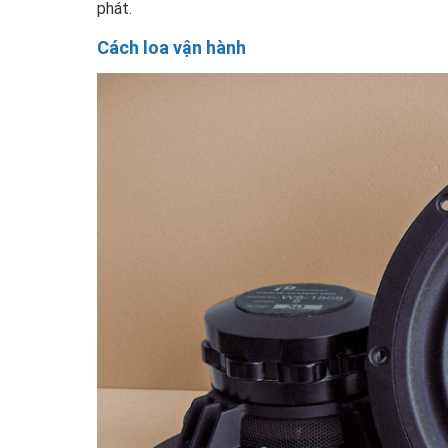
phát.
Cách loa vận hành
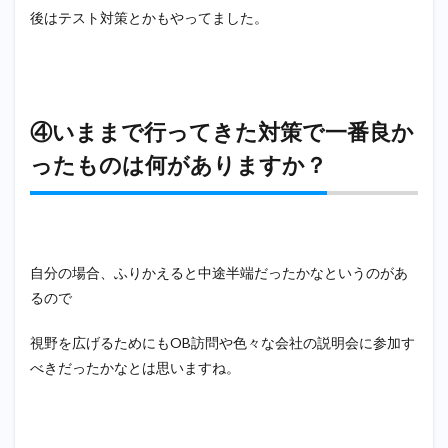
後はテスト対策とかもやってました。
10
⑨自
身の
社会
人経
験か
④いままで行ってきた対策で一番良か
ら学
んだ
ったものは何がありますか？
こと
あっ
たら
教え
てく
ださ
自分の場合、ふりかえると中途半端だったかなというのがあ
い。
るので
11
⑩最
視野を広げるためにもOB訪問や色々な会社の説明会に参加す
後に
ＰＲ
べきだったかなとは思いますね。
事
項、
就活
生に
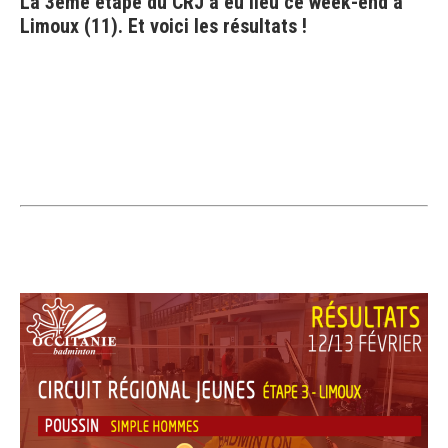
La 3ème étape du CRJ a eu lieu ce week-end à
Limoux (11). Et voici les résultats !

*****

**Exercise objective:** Every line from the one containing "自分の場合、ふりかえると中途半端だったかなというのがあ" to the last line of the material must be returned exactly. Leave out any pictures.

**Result of this task:**
自分の場合、ふりかえると中途半端だったかなというのがあ
い。
るので
11
⑩最
視野を広げるためにもOB訪問や色々な会社の説明会に参加す
後に
ＰＲ
べきだったかなとは思いますね。
事
項、
就活
生に
La 3ème étape du CRJ a eu lieu ce week-end à
Limoux (11). Et voici les résultats !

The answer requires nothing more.